* Saved entries
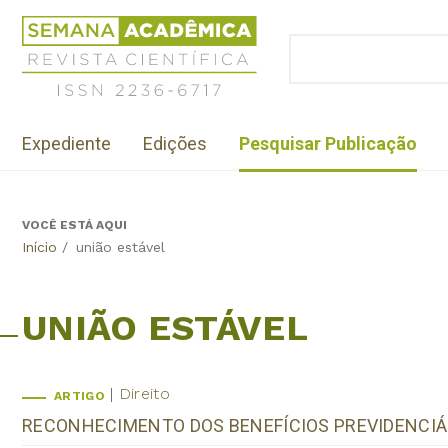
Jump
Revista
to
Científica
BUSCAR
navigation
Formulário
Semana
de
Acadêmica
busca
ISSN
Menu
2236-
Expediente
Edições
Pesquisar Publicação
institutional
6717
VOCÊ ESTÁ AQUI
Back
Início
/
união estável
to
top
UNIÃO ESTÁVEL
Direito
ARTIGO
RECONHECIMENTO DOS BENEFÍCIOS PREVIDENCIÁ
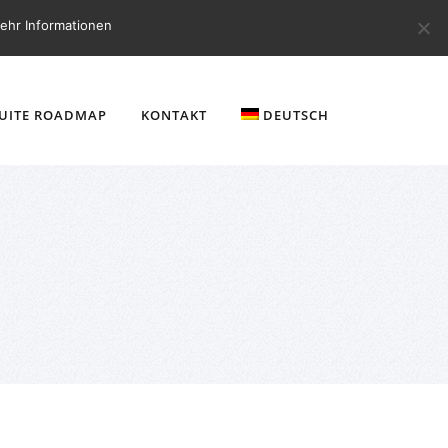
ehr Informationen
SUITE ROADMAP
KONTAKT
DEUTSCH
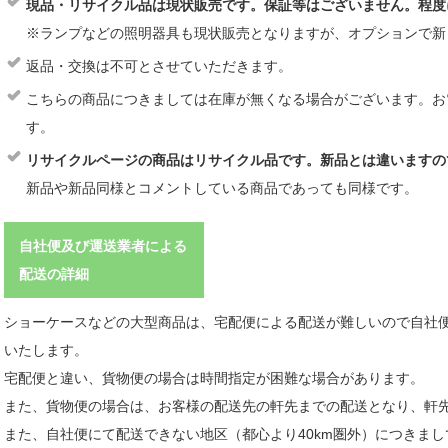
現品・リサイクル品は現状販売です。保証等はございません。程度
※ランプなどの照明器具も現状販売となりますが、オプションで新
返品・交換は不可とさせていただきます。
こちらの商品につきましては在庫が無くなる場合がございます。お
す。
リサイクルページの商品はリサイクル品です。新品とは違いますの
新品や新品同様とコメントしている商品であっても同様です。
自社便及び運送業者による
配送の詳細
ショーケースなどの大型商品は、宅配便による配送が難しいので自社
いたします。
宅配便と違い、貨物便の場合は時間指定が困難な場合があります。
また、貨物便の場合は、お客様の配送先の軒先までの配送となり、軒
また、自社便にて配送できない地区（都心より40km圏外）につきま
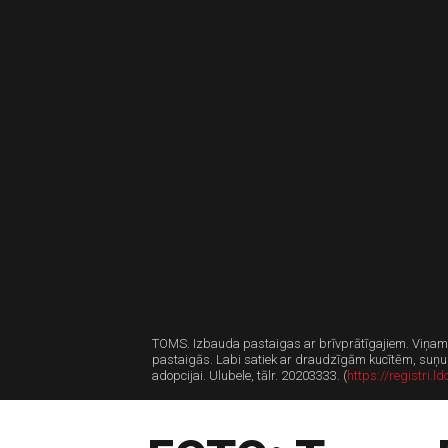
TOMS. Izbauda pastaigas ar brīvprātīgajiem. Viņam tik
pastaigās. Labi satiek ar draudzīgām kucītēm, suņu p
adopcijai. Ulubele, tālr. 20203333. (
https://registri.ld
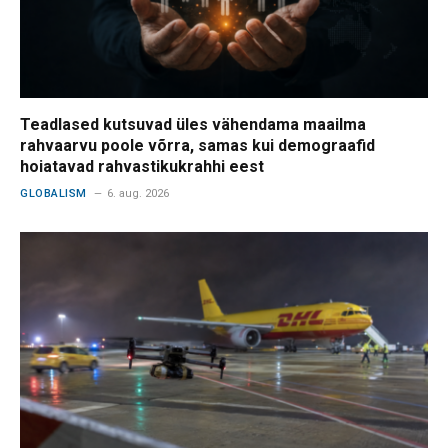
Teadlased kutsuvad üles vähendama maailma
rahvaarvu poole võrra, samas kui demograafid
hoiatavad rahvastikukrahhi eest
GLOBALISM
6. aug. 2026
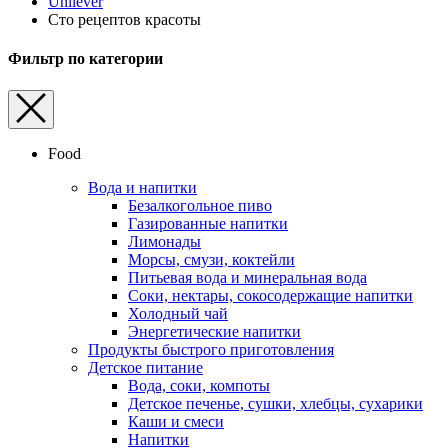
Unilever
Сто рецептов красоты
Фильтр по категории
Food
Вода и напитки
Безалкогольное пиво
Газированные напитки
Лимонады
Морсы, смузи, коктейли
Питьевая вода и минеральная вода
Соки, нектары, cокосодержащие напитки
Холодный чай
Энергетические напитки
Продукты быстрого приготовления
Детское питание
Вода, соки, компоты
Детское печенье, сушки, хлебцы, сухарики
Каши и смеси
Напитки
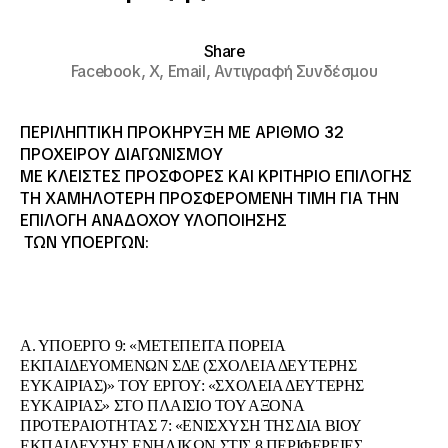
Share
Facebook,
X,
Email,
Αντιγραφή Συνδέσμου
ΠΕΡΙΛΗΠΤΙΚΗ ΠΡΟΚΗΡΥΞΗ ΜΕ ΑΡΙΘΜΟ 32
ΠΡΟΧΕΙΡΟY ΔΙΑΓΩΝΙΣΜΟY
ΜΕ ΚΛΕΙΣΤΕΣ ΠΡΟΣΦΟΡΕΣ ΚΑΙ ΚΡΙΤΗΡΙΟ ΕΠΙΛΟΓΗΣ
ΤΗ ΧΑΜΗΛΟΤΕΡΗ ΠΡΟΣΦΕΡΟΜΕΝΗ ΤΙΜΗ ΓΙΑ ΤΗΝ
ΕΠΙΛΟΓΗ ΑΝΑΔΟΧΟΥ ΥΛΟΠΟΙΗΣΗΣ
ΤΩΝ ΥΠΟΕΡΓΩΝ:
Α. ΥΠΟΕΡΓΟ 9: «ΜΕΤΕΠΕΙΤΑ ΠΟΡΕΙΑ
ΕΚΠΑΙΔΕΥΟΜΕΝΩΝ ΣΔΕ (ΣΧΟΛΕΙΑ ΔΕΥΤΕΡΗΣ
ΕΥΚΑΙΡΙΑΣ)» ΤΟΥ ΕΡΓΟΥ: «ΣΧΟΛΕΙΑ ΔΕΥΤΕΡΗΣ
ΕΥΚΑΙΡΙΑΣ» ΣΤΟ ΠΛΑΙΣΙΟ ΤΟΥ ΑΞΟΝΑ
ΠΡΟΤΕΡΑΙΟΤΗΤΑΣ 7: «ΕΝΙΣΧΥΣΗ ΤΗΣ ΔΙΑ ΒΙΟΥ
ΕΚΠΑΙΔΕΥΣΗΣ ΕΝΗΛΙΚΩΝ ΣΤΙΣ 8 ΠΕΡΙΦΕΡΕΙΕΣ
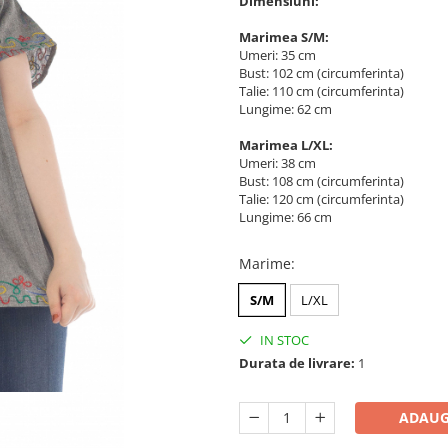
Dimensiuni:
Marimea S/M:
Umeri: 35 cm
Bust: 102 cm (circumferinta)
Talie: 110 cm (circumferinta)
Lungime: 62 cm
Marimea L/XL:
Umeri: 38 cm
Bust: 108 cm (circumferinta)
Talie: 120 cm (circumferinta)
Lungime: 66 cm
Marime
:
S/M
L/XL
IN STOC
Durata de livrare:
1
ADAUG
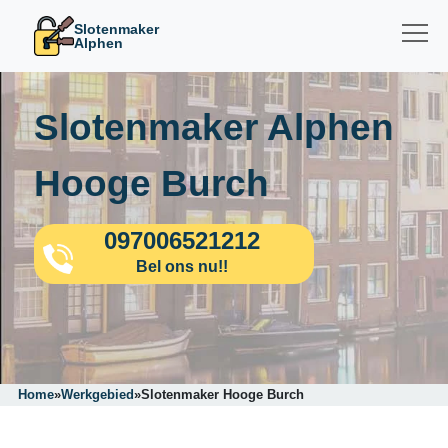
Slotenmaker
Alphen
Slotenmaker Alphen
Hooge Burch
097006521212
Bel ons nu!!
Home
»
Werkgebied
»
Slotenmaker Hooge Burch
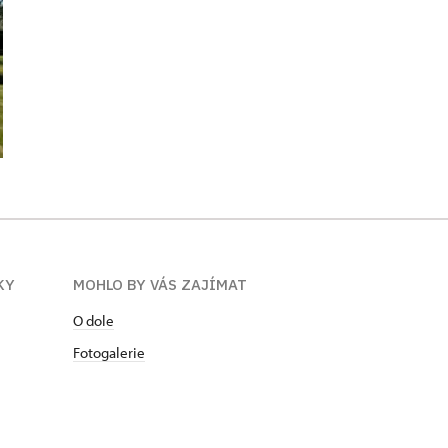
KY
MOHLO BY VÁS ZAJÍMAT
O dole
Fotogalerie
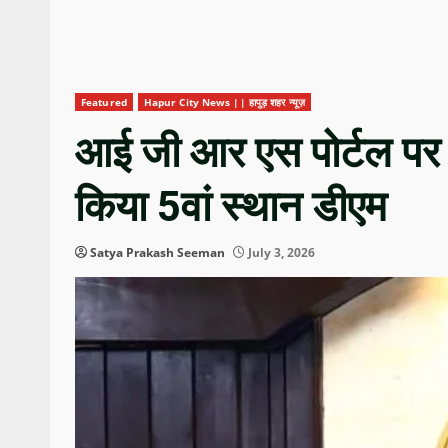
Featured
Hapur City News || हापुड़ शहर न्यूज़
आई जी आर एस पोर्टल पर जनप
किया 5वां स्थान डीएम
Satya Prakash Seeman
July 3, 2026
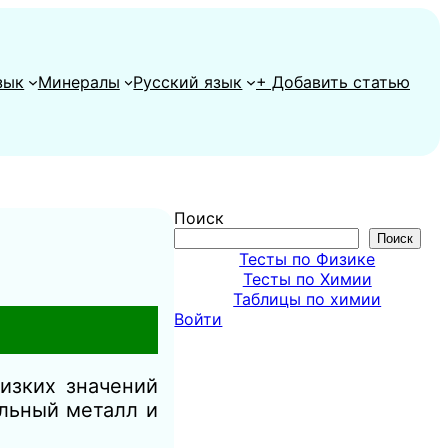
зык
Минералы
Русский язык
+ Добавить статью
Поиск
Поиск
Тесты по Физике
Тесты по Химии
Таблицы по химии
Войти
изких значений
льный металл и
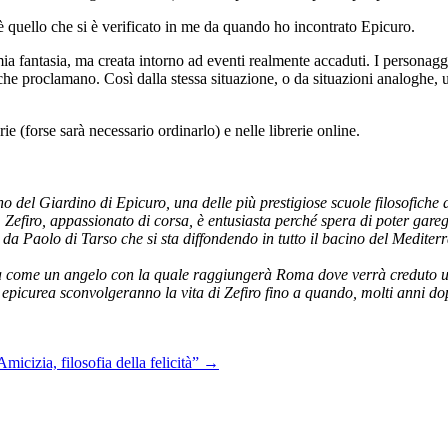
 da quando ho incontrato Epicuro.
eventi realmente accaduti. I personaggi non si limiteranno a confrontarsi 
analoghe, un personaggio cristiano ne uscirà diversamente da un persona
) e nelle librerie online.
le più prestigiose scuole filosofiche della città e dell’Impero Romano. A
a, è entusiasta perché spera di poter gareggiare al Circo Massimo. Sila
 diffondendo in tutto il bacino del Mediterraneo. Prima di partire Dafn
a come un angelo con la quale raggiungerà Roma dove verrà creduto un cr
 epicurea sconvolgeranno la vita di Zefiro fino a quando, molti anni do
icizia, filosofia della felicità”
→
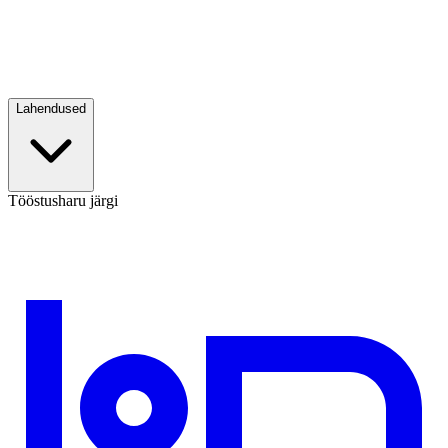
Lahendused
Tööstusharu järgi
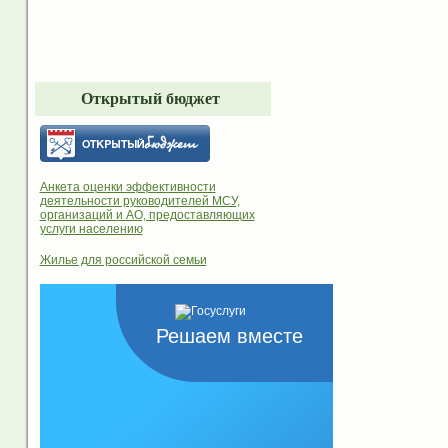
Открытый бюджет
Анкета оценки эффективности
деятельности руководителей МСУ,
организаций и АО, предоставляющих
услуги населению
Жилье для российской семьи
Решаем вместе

* Task statement
Give back each entry exactly as it appears. Leave pictures out.

* Answer section
Jump
Revista
to
Científica
BUSCAR
navigation
Formulário
Semana
de
Acadêmica
busca
ISSN
Menu
2236-
Expediente
Edições
Pesquisar Publicação
institutional
6717
VOCÊ ESTÁ AQUI
Back
Início
/
união estável
to
top
UNIÃO ESTÁVEL
Direito
ARTIGO
RECONHECIMENTO DOS BENEFÍCIOS PREVIDENCIÁ
ehr Informationen
SUITE ROADMAP
KONTAKT
DEUTSCH
現品・リサイクル品は現状販売です。保証等はございません。程度
※ランプなどの照明器具も現状販売となりますが、オプションで新
返品・交換は不可とさせていただきます。
こちらの商品につきましては在庫が無くなる場合がございます。お
す。
リサイクルページの商品はリサイクル品です。新品とは違いますの
新品や新品同様とコメントしている商品であっても同様です。
自社便及び運送業者による
配送の詳細
ショーケースなどの大型商品は、宅配便による配送が難しいので自社
いたします。
宅配便と違い、貨物便の場合は時間指定が困難な場合があります。
また、貨物便の場合は、お客様の配送先の軒先までの配送となり、軒
また、自社便にて配送できない地区（都心より40km圏外）につきま
TOMS. Izbauda pastaigas ar brīvprātīgajiem. Viņam tik
pastaigās. Labi satiek ar draudzīgām kucītēm, suņu p
adopcijai. Ulubele, tālr. 20203333. (
https://registri.ld
Teadlased kutsuvad üles vähendama maailma
rahvaarvu poole võrra, samas kui demograafid
hoiatavad rahvastikukrahhi eest
GLOBALISM
6. aug. 2026
Unilever
Сто рецептов красоты
Фильтр по категории
Food
Вода и напитки
Безалкогольное пиво
Газированные напитки
Лимонады
Морсы, смузи, коктейли
Питьевая вода и минеральная вода
Соки, нектары, cокосодержащие напитки
Холодный чай
Энергетические напитки
Продукты быстрого приготовления
Детское питание
Вода, соки, компоты
Детское печенье, сушки, хлебцы, сухарики
Каши и смеси
Напитки
Share
Facebook,
X,
Email,
Αντιγραφή Συνδέσμου
ΠΕΡΙΛΗΠΤΙΚΗ ΠΡΟΚΗΡΥΞΗ ΜΕ ΑΡΙΘΜΟ 32
ΠΡΟΧΕΙΡΟY ΔΙΑΓΩΝΙΣΜΟY
ΜΕ ΚΛΕΙΣΤΕΣ ΠΡΟΣΦΟΡΕΣ ΚΑΙ ΚΡΙΤΗΡΙΟ ΕΠΙΛΟΓΗΣ
ΤΗ ΧΑΜΗΛΟΤΕΡΗ ΠΡΟΣΦΕΡΟΜΕΝΗ ΤΙΜΗ ΓΙΑ ΤΗΝ
ΕΠΙΛΟΓΗ ΑΝΑΔΟΧΟΥ ΥΛΟΠΟΙΗΣΗΣ
ΤΩΝ ΥΠΟΕΡΓΩΝ:
Α. ΥΠΟΕΡΓΟ 9: «ΜΕΤΕΠΕΙΤΑ ΠΟΡΕΙΑ
ΕΚΠΑΙΔΕΥΟΜΕΝΩΝ ΣΔΕ (ΣΧΟΛΕΙΑ ΔΕΥΤΕΡΗΣ
ΕΥΚΑΙΡΙΑΣ)» ΤΟΥ ΕΡΓΟΥ: «ΣΧΟΛΕΙΑ ΔΕΥΤΕΡΗΣ
ΕΥΚΑΙΡΙΑΣ» ΣΤΟ ΠΛΑΙΣΙΟ ΤΟΥ ΑΞΟΝΑ
ΠΡΟΤΕΡΑΙΟΤΗΤΑΣ 7: «ΕΝΙΣΧΥΣΗ ΤΗΣ ΔΙΑ ΒΙΟΥ
ΕΚΠΑΙΔΕΥΣΗΣ ΕΝΗΛΙΚΩΝ ΣΤΙΣ 8 ΠΕΡΙΦΕΡΕΙΕΣ
Dimensiuni:
Marimea S/M:
Umeri: 35 cm
Bust: 102 cm (circumferinta)
Talie: 110 cm (circumferinta)
Lungime: 62 cm
Marimea L/XL:
Umeri: 38 cm
Bust: 108 cm (circumferinta)
Talie: 120 cm (circumferinta)
Lungime: 66 cm
Marime
:
S/M
L/XL
IN STOC
Durata de livrare:
1
ADAUG
Slotenmaker
Alphen
Slotenmaker Alphen
Hooge Burch
097006521212
Bel ons nu!!
Home
»
Werkgebied
»
Slotenmaker Hooge Burch
KY
MOHLO BY VÁS ZAJÍMAT
O dole
Fotogalerie
Featured
Hapur City News || हापुड़ शहर न्यूज़
आई जी आर एस पोर्टल पर जनप
किया 5वां स्थान डीएम
Satya Prakash Seeman
July 3, 2026
зык
Минералы
Русский язык
+ Добавить статью
Поиск
Поиск
Тесты по Физике
Тесты по Химии
Таблицы по химии
Войти
изких значений
льный металл и
 da quando ho incontrato Epicuro.
eventi realmente accaduti. I personaggi non si limiteranno a confrontarsi 
analoghe, un personaggio cristiano ne uscirà diversamente da un persona
) e nelle librerie online.
le più prestigiose scuole filosofiche della città e dell’Impero Romano. A
a, è entusiasta perché spera di poter gareggiare al Circo Massimo. Sila
 diffondendo in tutto il bacino del Mediterraneo. Prima di partire Dafn
a come un angelo con la quale raggiungerà Roma dove verrà creduto un cr
 epicurea sconvolgeranno la vita di Zefiro fino a quando, molti anni do
icizia, filosofia della felicità”
→
Lahendused
Tööstusharu järgi
Открытый бюджет
Анкета оценки эффективности
деятельности руководителей МСУ,
организаций и АО, предоставляющих
услуги населению
Жилье для российской семьи
Решаем вместе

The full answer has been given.